[Entries taken from a collection]

---+---

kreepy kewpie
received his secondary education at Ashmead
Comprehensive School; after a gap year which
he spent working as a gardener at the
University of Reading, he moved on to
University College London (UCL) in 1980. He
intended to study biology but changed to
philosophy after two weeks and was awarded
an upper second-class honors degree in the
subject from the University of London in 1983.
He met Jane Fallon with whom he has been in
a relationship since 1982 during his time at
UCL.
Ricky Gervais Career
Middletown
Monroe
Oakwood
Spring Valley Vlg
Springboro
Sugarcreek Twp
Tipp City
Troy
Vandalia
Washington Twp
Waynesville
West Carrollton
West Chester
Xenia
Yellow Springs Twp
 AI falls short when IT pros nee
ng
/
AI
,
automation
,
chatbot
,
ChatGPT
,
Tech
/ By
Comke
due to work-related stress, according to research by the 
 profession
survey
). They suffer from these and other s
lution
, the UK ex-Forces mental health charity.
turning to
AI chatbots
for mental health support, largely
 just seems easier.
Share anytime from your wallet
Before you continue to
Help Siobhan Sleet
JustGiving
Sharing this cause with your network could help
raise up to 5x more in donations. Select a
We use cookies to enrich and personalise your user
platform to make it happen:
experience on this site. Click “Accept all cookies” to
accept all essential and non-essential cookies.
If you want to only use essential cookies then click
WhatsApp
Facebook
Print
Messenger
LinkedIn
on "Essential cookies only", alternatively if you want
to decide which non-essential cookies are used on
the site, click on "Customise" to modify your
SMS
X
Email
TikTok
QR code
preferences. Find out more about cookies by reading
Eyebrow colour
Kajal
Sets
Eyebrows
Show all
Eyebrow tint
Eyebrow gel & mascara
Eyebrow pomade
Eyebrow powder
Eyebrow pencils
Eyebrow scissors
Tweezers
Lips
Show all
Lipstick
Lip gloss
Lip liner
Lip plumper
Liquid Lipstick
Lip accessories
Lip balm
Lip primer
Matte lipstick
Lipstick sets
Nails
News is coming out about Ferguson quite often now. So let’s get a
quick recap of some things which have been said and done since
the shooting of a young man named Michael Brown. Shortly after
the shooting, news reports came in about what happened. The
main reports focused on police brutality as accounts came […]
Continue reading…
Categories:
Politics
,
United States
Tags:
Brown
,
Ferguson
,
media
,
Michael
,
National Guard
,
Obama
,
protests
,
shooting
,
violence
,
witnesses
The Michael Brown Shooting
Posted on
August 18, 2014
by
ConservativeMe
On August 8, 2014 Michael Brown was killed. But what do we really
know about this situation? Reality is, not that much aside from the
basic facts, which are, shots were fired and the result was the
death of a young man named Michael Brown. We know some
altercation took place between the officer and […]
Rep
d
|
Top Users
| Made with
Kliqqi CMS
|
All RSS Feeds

---+---

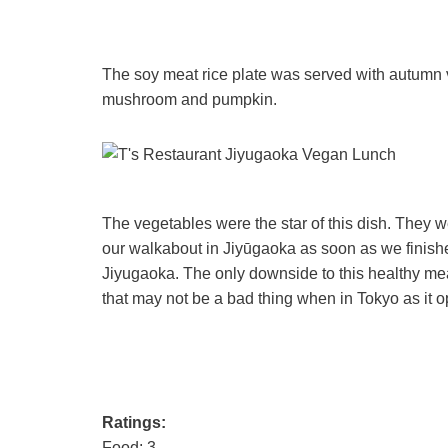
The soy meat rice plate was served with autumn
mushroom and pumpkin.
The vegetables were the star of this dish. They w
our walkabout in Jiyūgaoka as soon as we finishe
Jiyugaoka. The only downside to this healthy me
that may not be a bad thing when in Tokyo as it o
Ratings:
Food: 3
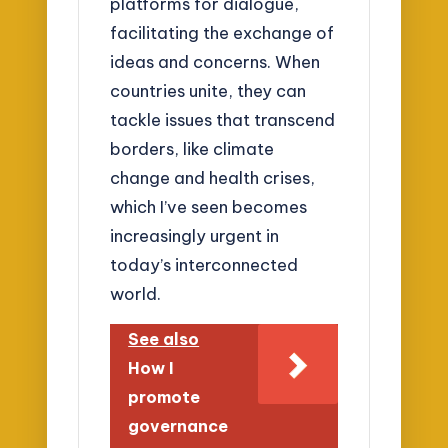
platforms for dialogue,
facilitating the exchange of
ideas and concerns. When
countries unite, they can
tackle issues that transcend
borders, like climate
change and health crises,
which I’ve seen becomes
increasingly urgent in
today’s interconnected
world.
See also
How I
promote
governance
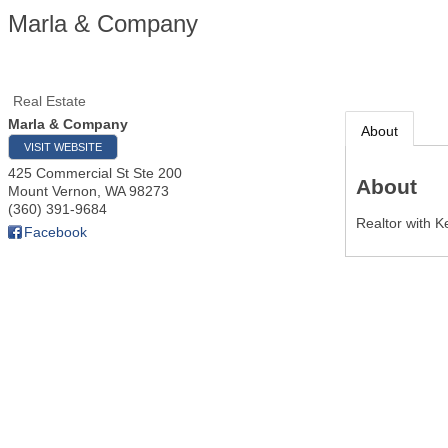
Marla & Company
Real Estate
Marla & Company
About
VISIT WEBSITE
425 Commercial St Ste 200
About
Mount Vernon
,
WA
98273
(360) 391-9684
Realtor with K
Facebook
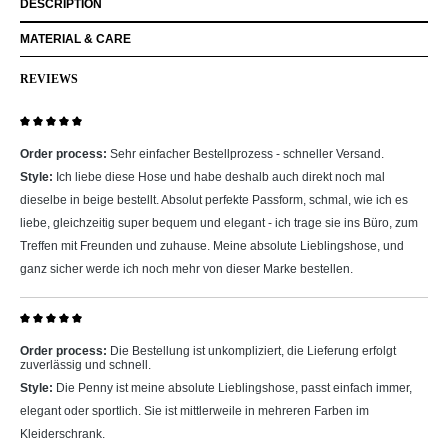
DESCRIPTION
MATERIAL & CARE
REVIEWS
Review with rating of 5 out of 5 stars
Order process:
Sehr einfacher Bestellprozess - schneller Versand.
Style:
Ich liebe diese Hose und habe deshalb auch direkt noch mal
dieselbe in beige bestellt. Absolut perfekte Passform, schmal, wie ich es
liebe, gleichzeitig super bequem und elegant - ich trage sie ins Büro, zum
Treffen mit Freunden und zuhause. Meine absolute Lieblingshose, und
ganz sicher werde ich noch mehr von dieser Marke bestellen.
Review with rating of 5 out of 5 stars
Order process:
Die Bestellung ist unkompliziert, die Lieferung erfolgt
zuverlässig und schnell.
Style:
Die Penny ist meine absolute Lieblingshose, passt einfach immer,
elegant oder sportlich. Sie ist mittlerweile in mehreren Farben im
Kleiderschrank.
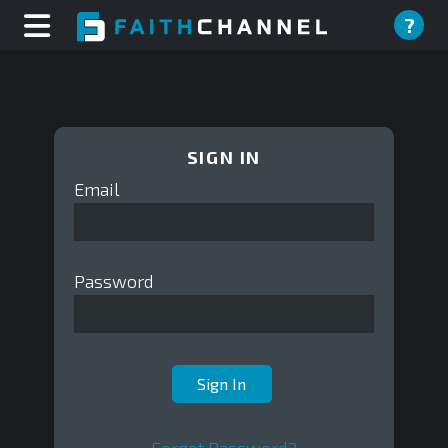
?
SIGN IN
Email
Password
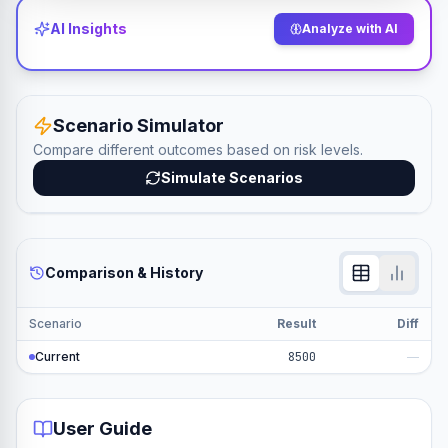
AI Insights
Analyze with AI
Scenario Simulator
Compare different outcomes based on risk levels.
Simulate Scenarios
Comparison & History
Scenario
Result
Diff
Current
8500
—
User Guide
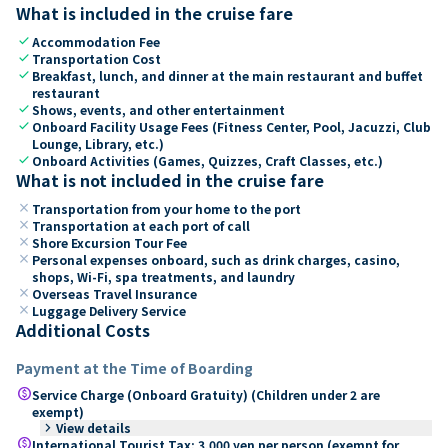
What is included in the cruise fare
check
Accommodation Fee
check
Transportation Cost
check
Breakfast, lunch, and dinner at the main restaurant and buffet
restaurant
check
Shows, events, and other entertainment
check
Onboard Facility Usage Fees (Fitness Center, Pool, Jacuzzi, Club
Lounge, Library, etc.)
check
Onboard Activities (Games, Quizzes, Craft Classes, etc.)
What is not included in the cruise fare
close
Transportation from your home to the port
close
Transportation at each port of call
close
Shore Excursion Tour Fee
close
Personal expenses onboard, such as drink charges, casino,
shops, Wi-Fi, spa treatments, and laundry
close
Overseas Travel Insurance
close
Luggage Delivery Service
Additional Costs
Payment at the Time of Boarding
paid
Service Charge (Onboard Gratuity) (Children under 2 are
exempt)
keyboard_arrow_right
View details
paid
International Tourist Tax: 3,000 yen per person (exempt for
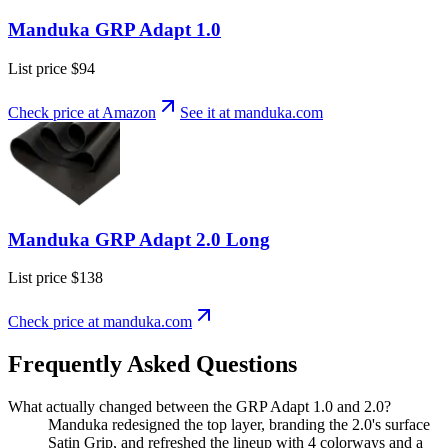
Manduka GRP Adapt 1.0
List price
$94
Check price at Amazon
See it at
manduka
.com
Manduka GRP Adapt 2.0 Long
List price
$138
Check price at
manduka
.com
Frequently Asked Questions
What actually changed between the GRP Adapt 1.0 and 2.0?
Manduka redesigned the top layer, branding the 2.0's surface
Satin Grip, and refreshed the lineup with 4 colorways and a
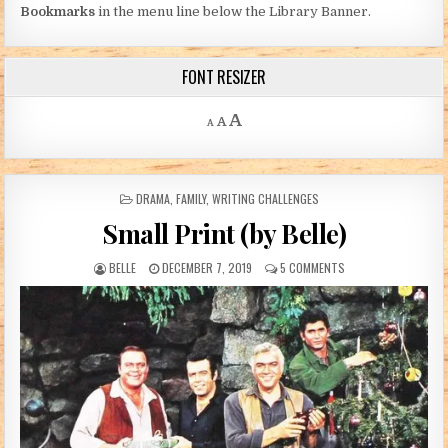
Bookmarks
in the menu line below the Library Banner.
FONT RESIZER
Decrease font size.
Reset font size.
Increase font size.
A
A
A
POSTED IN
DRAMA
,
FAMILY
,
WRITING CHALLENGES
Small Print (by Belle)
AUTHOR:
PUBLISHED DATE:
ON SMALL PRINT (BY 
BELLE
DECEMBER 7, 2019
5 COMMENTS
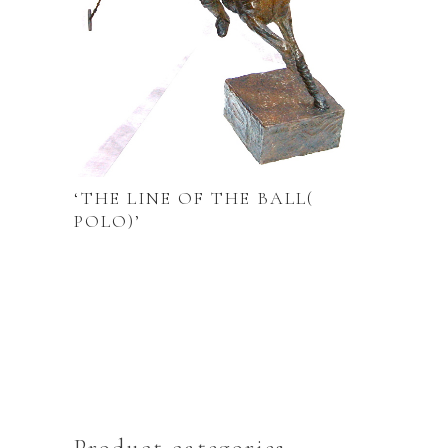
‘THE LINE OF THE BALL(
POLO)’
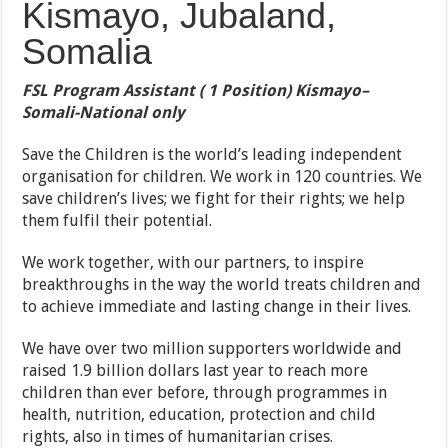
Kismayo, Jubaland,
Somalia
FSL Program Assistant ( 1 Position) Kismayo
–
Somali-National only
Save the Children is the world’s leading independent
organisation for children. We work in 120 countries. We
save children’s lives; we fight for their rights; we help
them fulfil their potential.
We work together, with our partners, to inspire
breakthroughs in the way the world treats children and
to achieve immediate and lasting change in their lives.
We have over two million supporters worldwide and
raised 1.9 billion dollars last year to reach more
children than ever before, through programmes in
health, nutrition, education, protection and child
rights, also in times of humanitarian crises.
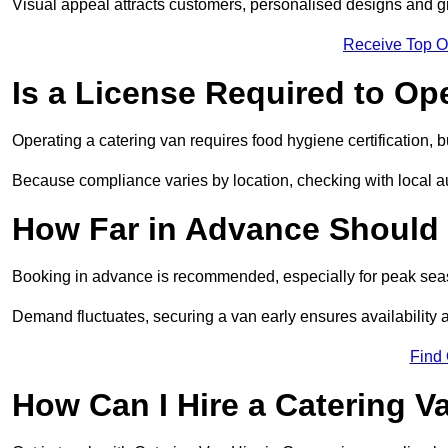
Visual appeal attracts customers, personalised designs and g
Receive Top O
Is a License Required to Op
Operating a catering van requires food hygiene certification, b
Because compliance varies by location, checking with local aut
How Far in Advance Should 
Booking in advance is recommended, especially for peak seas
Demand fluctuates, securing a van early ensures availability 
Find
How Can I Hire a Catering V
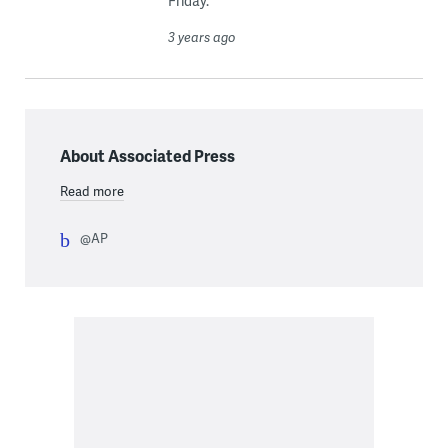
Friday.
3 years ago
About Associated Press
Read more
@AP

---+---

• Work to complete: Taking the lines above one at a time, give the number of them that contain the string "Transportation". Add nothing else.

• Output for this exercise: 3